● **Problem details**
Below is a block of entries; repeat exactly the lines starting at the line that contains "fietsen via de" and ending at the line that contains "jongeren te inspireren", both included.

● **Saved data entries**
=== Begin Enclosure ===

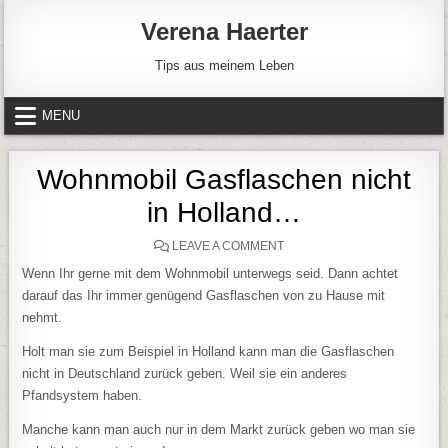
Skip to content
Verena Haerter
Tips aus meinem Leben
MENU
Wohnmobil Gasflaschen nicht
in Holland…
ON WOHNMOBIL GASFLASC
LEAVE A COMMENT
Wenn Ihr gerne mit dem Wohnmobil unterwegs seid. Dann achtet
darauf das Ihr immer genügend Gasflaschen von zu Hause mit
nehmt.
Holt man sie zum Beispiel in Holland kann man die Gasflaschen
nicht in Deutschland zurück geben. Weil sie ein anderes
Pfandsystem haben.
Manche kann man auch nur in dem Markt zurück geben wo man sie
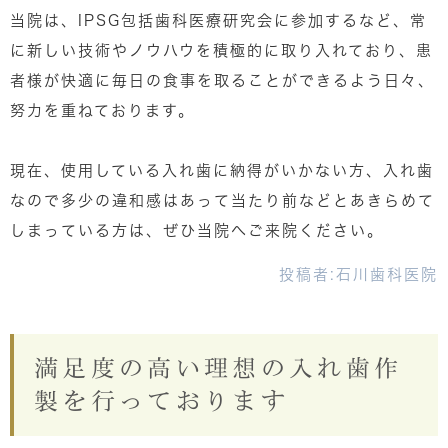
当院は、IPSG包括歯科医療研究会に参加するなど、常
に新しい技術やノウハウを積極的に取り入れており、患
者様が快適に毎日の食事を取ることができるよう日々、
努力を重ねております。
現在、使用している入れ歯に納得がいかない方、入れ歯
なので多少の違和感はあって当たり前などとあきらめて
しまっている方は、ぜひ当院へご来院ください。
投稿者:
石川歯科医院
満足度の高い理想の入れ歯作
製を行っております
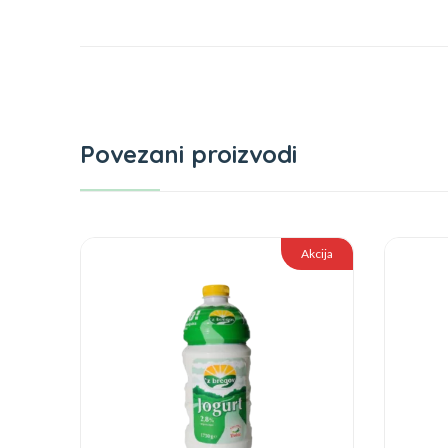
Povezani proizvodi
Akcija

=== End Enclosure ===
=== Begin Enclosure ===

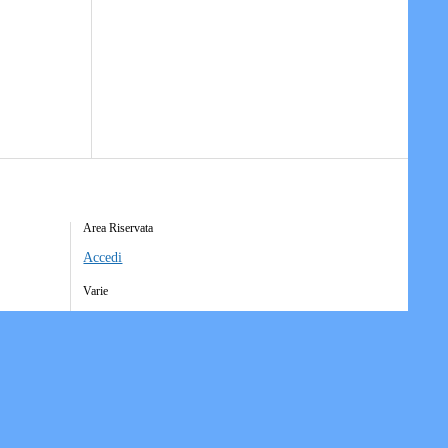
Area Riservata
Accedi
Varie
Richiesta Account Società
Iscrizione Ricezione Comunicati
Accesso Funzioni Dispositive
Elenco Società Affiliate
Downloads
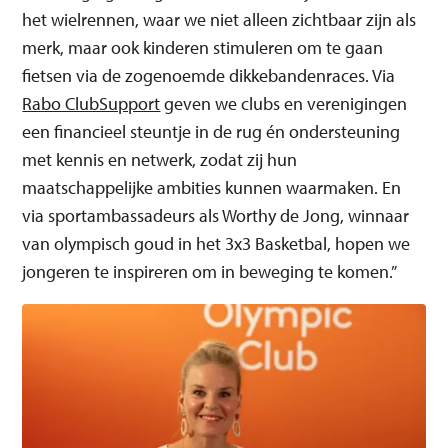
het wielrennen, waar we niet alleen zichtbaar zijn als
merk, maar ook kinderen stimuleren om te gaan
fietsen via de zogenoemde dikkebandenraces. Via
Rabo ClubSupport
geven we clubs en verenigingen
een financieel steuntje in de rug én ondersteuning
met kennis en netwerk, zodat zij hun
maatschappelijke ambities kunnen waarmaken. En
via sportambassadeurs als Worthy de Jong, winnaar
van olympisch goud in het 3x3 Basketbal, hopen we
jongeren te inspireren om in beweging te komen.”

=== End Enclosure ===

● **Task solution**
fietsen via de zogenoemde dikkebandenraces. Via
Rabo ClubSupport
geven we clubs en verenigingen
een financieel steuntje in de rug én ondersteuning
met kennis en netwerk, zodat zij hun
maatschappelijke ambities kunnen waarmaken. En
via sportambassadeurs als Worthy de Jong, winnaar
van olympisch goud in het 3x3 Basketbal, hopen we
jongeren te inspireren om in beweging te komen.”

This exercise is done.